En la luz fría del amanecer, el brillo amarillo de las antorchas alteraba las caras de la multitud —asustadas, horrorizadas, confundidas—. Halcón de las Estrellas vio al Obispo Galdron con los labios apretados en un gesto de furia helada, como si Tazey hubiera elegido nacer maga en lugar de tratar de esconder desesperadamente sus poderes. Junto a aquella figurita refulgente, Egaldus mostraba su rostro enjuto sin expresión, pero sus ojos irradiaban triunfo y alegría contenidos, alegría que en la cara de Kaletha se transformaba en satisfacción abierta mientras trataba de abrirse paso entre la multitud que llenaba el amplio patio frente a los escalones del Fuerte. Halcón de las Estrellas, sabiendo que Kaletha ya se veía como Instructora Real de Magia, sintió una punzada de rabia y cansancio. Anshebbeth, abotonada hasta el cuello, como siempre a pesar de la hora inusitada, tenía una expresión tensa, en la que su preocupación genuina por las heridas de Tazey se mezclaba con cruda envidia, como si lo que la muchacha poseía le hubiese sido arrebatado a ella.
Entre las antorchas que flameaban a ambos lados de las puertas del Salón, estaban Osgard, Nanciormis y el joven y siempre hermoso Incarsyn, sus rostros expresando un asombro difícil de definir. Incarsyn, en particular, parecía debatirse por seleccionar la emoción más adecuada entre una reducida variedad de sentimientos naturales.
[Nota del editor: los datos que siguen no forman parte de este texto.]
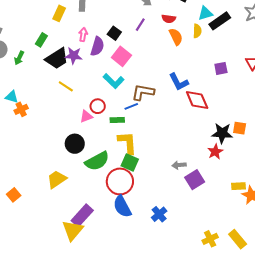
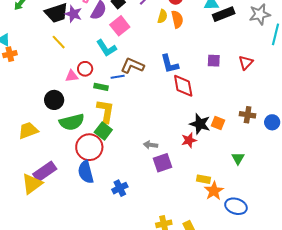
yellow semicircle: (197, 31) -> (162, 16), moved

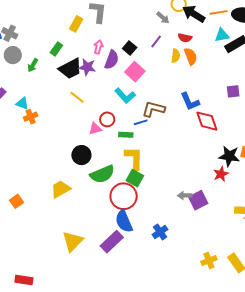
gray arrow: (151, 145) -> (185, 195), moved
purple rectangle: (45, 171) -> (112, 242), moved

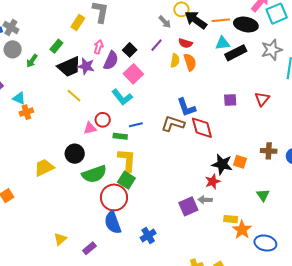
brown L-shape: (153, 109) -> (173, 124), moved
yellow trapezoid: (61, 189) -> (44, 168), moved
gray arrow: (185, 195) -> (205, 200), moved
yellow triangle: (73, 241) -> (60, 239), size x0.6
purple rectangle: (112, 242) -> (89, 248), moved, size x0.6

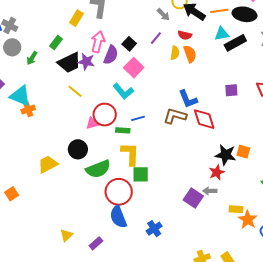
pink arrow: (99, 47) -> (98, 42), size x1.5
cyan triangle: (19, 98) -> (20, 96), size x1.6
red circle: (103, 120) -> (105, 115), size x1.5
green square: (126, 180) -> (141, 174), moved, turned -30
purple square: (188, 206) -> (193, 198), turned -30

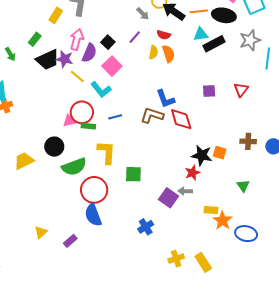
green arrow: (32, 58) -> (10, 54), turned -64
yellow line: (75, 91) -> (77, 76), moved
green rectangle: (123, 130) -> (88, 126), moved
green square: (141, 174) -> (133, 174), moved
blue cross: (154, 229) -> (146, 227), moved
Halcón de las Estrellas desmontó. Ninguno de los guardias parecía muy dispuesto a acercarse a la litera, así que fue ella la que ayudó a Tazey a ponerse de pie. Polvorienta, lastimada, el cabello rubio colgando como una escoba reseca alrededor de la cara quemada, la muchacha se tambaleó sobre sus pies y Jeryn, tropezando, se apresuró a sostenerla del otro lado. Como en sueños se dirigieron, penetrando en el resplandor del polvo iluminado por las antorchas, hacia los escalones donde esperaba un Osgard rubicundo y lloroso, el desaliñado jubón cubierto de manchas de alcohol. El silencio era absoluto, pero Halcón de las Estrellas lo sentía a su alrededor más pesado que el aullido de la tormenta.
Entonces, en aquel silencio, se oyó la voz cascada de Nexué, como una tela al desgarrarse:
—¡Bruja! ¡Es una bruja!
Tazey levantó la cabeza, los ojos verdes transparentes de horror.
—No —susurró, rogando para que no fuera cierto. Después su voz gimió, quebrándose—: ¡No!
Kaletha trataba de abrirse paso hacia ella, pero Nexué se adelantó, con un dedo flaco tendido hacia delante. Tazey no podía hacer otra cosa que mirarla, pálida de la impresión, con un reborde blanco rodeando sus pupilas a la luz de las antorchas. Había triunfo y un placer retorcido en la cara de la vieja, como si la ruina y la maldición que habían caído sobre la princesa fuese una especie de victoria personal.
—¡Bruja! ¡Bru…!
Con serena rabia, Halcón de las Estrellas se volvió y golpeó a la vieja en la boca con el puño cerrado. La vieja cayó al suelo despatarrada. Pero era demasiado tarde. Tazey volvió a gemir:
—No… —Se cubrió la cara con las manos y lentamente se desplomó en el suelo. Osgard, Nanciormis e Incarsyn vacilaron antes de adelantarse. Fue Halcón de las Estrellas la que tomó a la muchacha desmayada entre sus brazos.